As a teenager in the 1980s, inspired by an older cousin’s example, I dreamed of spending time as a ‘work-for-hire’ in a kibbutz. (It didn’t seem too far, workwise, from growing up on a farm but it offered novelty in other aspects.) I had forgotten that, until the BB and I arrived at our accommodation near the Dead Sea.
The kibbutz had seen better days. With rusty doors, peeling paint and haphazard construction from a mish-mash of materials, it was essentially a ghost.
Beyond it was the new area. Basic. A large reception area was sparsely-furnished, functional, light-filled and gave the impression of having been designed for easy cleaning. (And why not?) The rooms were set in no-nonsense rows but the garden…the garden was lush. Everyone else was indoors that afternoon but I enjoy heat so I settled down to write to my family.
I’m sitting on a wooden bench with a glass of wine (it’s warming rapidly, but the air-conditioning in our room too cold for me), overlooking the Dead Sea. Muted pinks form the mountains of Jordan on the far side. Apparently, one can just rock up at the border and get a visa.
I have my computer on my lap and one of the ever-present Israeli cats purring loudly on the bench next to me – a stroke now and then and it’s content. Too much appreciation on my part and it wants to walk over my computer in reciprocity. It has now placed a paw and its head on my thigh. I choose to see that as a gesture of affection but know that it’s not really. Still, I am happy with it.
An ibex just ran past me and is now standing ten metres away. They are quite relaxed about humans but our Negev guide told us that, when he returned to Israel 20 years ago, they feared us.
We arrived too late at our kibbutz hotel to bathe in the Dead Sea. Access closes at 5. I haven’t seen fences so one could walk down but sink holes abound. I suppose the authorities simply hope people read the signs and have a strong instinct for survival.

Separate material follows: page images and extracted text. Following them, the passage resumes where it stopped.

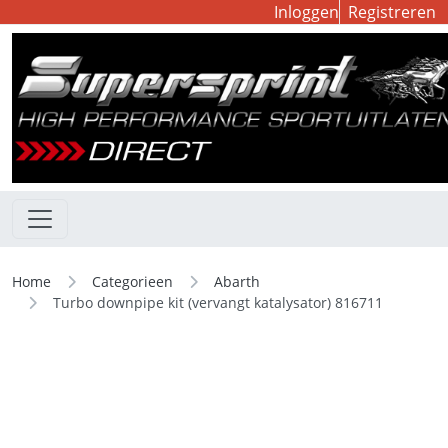
Inloggen
Registreren
Home
Categorieen
Abarth
Turbo downpipe kit (vervangt katalysator) 816711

My laptop battery is low – battling the heat? – and we must soon go to dinner.
Love love love,
In the morning, we approached the Dead Sea from another resort. We travelled down in a little ‘train’ – carriages pulled by a tractor. Just below the resort, people stood under jets of water. My Australian, water-conserving, farming mind boggled.
We left the buildings hundreds of metres behind us, for the sea, once lapping at the walls, has shrunk. Since the 1950s, dams and redirections have reduced the flow of fresh water into the Dead Sea so it is now insufficient to maintain the homeostasis of inflow and evaporation that kept the sea vibrant for thousands of years. Those gardens at the kibbutz hotel? Water previously destined for the Dead Sea. Just one example.
The salt beach twinkled in the sun. White plastic chairs, many smeared with mud, were strewn about. Most people sat under the open-sided shelter, avoiding the sun. They watched languidly as this new trainload disembarked.
It is a beautiful body of water – flat, with tiny ridges of movement. A metal shelter, large enough for several people abreast, echoes the one onshore. Its posts are encrusted with salt so thick I was reminded of Lot’s wife. A loop of rope under the roof allows sitters to hold on and prevent themselves drifting to shore.
The water is so salty it is bitter. It is tepid where people tend to enter and exit but, further out, hot enough for a bath.
The salinity is such that The BB had difficulty putting his legs down to stand up. If we removed our feet from the sea bed and relaxed, they floated upwards. Lying on my back, I raised my bent legs above my body then rolled them sideways to the water in a standard Pilates move. It held me. Beneath the surface, my skin felt slick.
I assumed I’d scrape mud from the seabed but it is hard salt, rippled like sand dunes. I asked two shower-capped women, plastered in mud and drying on plastic chairs, where to get some. They pointed to a pipe gushing cloudy water into an area of dirt at the water’s edge. Walking along the shoreline, the small, rounded, smooth clusters of salt in the spots frequented by tourists, gave way to those which retained their tiny, foot-pricking spikes. Then, at risk of anointing myself with dishwater from the resort, I scooped up the silty mud and slathered it over my body. I sat awhile, baking in the sun and, I hoped, absorbing healing wonderfulness before washing in the sea.
Upon return to the resort, I didn’t shower. I wanted to see how it felt to keep that intense brine upon my skin; what, if anything, happened. The water took a long time to dry.
In the car, I peeled an egg and wiped it on my calf to salt it – dipping again in the Dead Sea.